EXERCISE INPUT: Begin

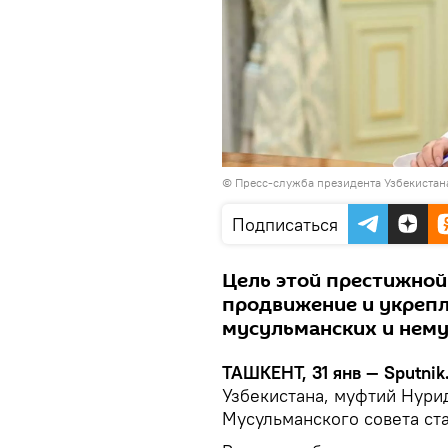
©
Пресс-служба президента Узбекистан
Подписаться
Цель этой престижно
продвижение и укрепл
мусульманских и нем
ТАШКЕНТ, 31 янв — Sputnik
Узбекистана, муфтий Нури
Мусульманского совета с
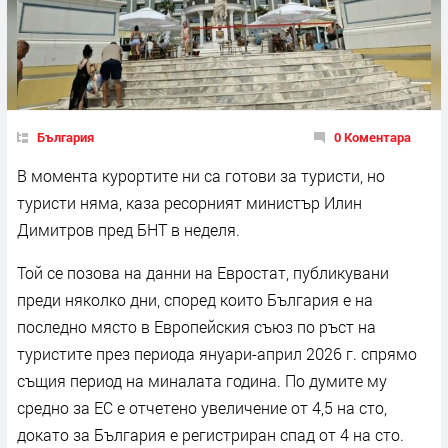
България
0 Коментара
В момента курортите ни са готови за туристи, но
туристи няма, каза ресорният министър Илин
Димитров пред БНТ в неделя.
Той се позова на данни на Евростат, публикувани
преди няколко дни, според които България е на
последно място в Европейския съюз по ръст на
туристите през периода януари-април 2026 г. спрямо
същия период на миналата година. По думите му
средно за ЕС е отчетено увеличение от 4,5 на сто,
докато за България е регистриран спад от 4 на сто.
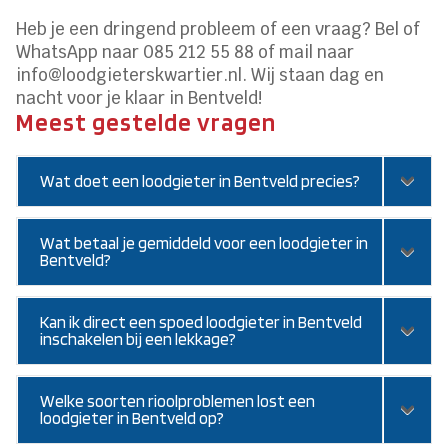
Heb je een dringend probleem of een vraag? Bel of
WhatsApp naar 085 212 55 88 of mail naar
info@loodgieterskwartier.nl. Wij staan dag en
nacht voor je klaar in Bentveld!
Meest gestelde vragen
Wat doet een loodgieter in Bentveld precies?
Wat betaal je gemiddeld voor een loodgieter in
Bentveld?
Kan ik direct een spoed loodgieter in Bentveld
inschakelen bij een lekkage?
Welke soorten rioolproblemen lost een
loodgieter in Bentveld op?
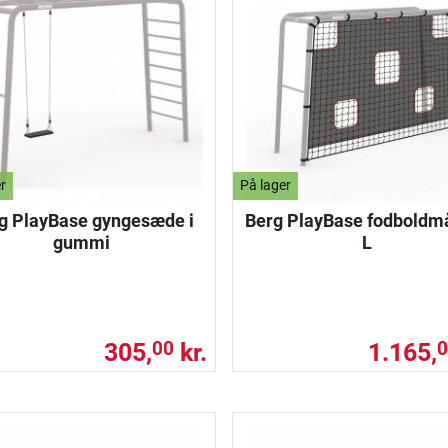
r
På lager
g PlayBase gyngesæde i
Berg PlayBase fodboldmå
gummi
L
305,
kr.
1.165,
00
0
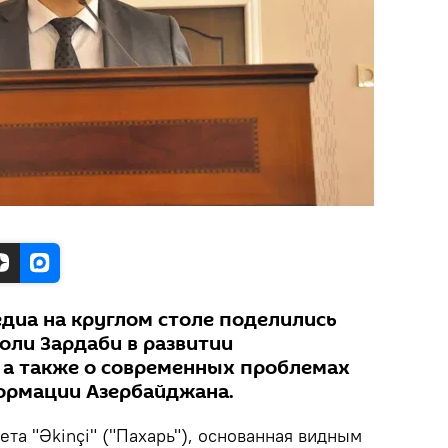
едиа на круглом столе поделились
оли Зардаби в развитии
 а также о современных проблемах
ормации Азербайджана.
ета "Əkinçi" ("Пахарь"), основанная видным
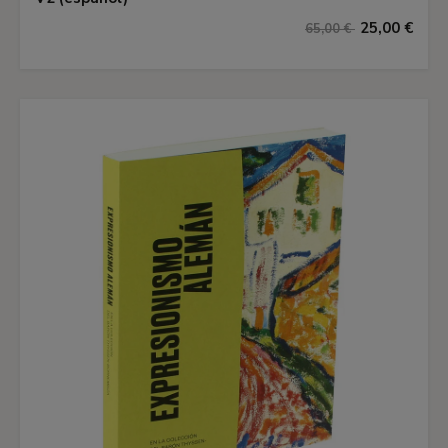
25,00 €
65,00 €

EXERCISE INPUT: End

PROBLEM TO SOLVE | The entries above are to be retyped exactly, with each picture left out.

RESULT |
©
Пресс-служба президента Узбекистан
Подписаться
Цель этой престижно
продвижение и укрепл
мусульманских и нем
ТАШКЕНТ, 31 янв — Sputnik
Узбекистана, муфтий Нури
Мусульманского совета с
България
0 Коментара
В момента курортите ни са готови за туристи, но
туристи няма, каза ресорният министър Илин
Димитров пред БНТ в неделя.
Той се позова на данни на Евростат, публикувани
преди няколко дни, според които България е на
последно място в Европейския съюз по ръст на
туристите през периода януари-април 2026 г. спрямо
същия период на миналата година. По думите му
средно за ЕС е отчетено увеличение от 4,5 на сто,
докато за България е регистриран спад от 4 на сто.
Heb je een dringend probleem of een vraag? Bel of
WhatsApp naar 085 212 55 88 of mail naar
info@loodgieterskwartier.nl. Wij staan dag en
nacht voor je klaar in Bentveld!
Meest gestelde vragen
Wat doet een loodgieter in Bentveld precies?
Wat betaal je gemiddeld voor een loodgieter in
Bentveld?
Kan ik direct een spoed loodgieter in Bentveld
inschakelen bij een lekkage?
Welke soorten rioolproblemen lost een
loodgieter in Bentveld op?
r
På lager
g PlayBase gyngesæde i
Berg PlayBase fodboldmå
gummi
L
305,
kr.
1.165,
00
0
едиа на круглом столе поделились
оли Зардаби в развитии
 а также о современных проблемах
ормации Азербайджана.
ета "Əkinçi" ("Пахарь"), основанная видным
25,00 €
65,00 €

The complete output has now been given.